Signal transduction from the cell surface to the cytoplasm

We have discovered a transmembrane transcription device that initiates at the cell surface. A signal, no substance, is transferred across the outer membrane, the periplasm, and the cytoplasmic membrane into the cytoplasm where a specific sigma factor, FecI, is activated that directs the RNA polymerase to the promoter of an operon that encodes five genes for the uptake of ferric citrate. Cells first recognize iron deficiency and then the presence of ferric citrate in the medium. Iron deficiency leads to synthesis of a protein in the cytoplasmic membrane, FecR, and of FecI. Both proteins are required but not sufficient to initiate transcription of the ferric citrate transport genes. Ferric citrate must bind to a specific outer membrane protein that changes its structure and interacts with FecR and this in turn reacts with FecI. The nature of the signal transfer across the cytoplasmic membrane is presently investigated. It seems to involve a biochemical reaction in which the signal activates the RseP protease in the cytoplasmic membrane which releases the cytoplasmic domain of FecR that binds to and activates FecI. (S. Patzer)

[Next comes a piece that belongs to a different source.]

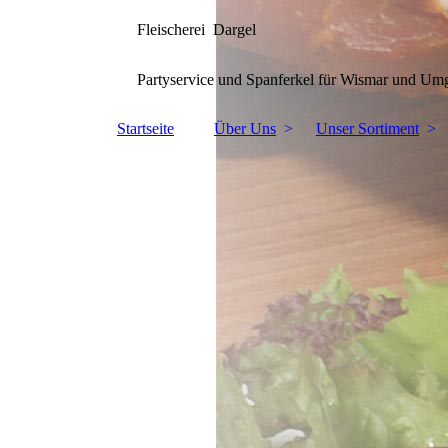
Fleischerei Dargel
Partyservice und Spanferkel für Wismar und U
Startseite
Über Uns
Unser Sortiment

Biosynthesis and transport of iron carriers (siderophores) in streptomycetes

Bacteria and fungi transport ferric iron as siderophore complexes. Siderophores serve to solubilize the extremely insoluble ferric ions at pH 7. Ferric siderophores are taken up by an energy-coupled transport across the outer membrane and the cytoplasmic membrane. Some antibiotics consist of a siderophore to which an antibiotic moiety is covalently bound, called sideromycins. In contrast to most antibiotics, the outer membrane does not form a permeability barrier for sideromycins but actively transports them by the ferric siderophore transport systems into the periplasm and from there into the cytoplasm. Active transport in contrast to diffusion lowers the minimal inhibitory concentration of the antibiotics about 100-fold, thereby lowering the amount to be applied and the side effects. The most extensively studied sideromycin is albomycin that is synthesized by certain streptomycetes. For use as an antibiotic biosynthesis of albomycin must be increased. Therefore, we identified and sequenced the biosynthetic gene cluster on a 40 kb DNA region that specifies albomycin synthesis. Moreover, since albomycin has a unique structure its biosynthesis is of interest. A novel gene cluster for a siderophore of the catecholate type was found and is being characterized since no genes for siderophores of this type have been studied in streptomycetes. Expression of genes that specify biosynthesis and transport of ferric siderophores are regulated by iron through regulatory proteins of which we identified and characterized the first one. The iron regulation of the genes in the two operons will be analyzed.(S. Patzer)

FhuA TonB ExbB ExbD

The figure illustrates the receptor and transport functions of the FhuA protein and its coupling to
the inner membrane protein complex TonB, ExbB and ExbD. FhuA consist of a beta-barrel which is
tightly closed by a plug domain which must move to open a pore for the uptake of the substrates. The
structures are shown as far as they are known.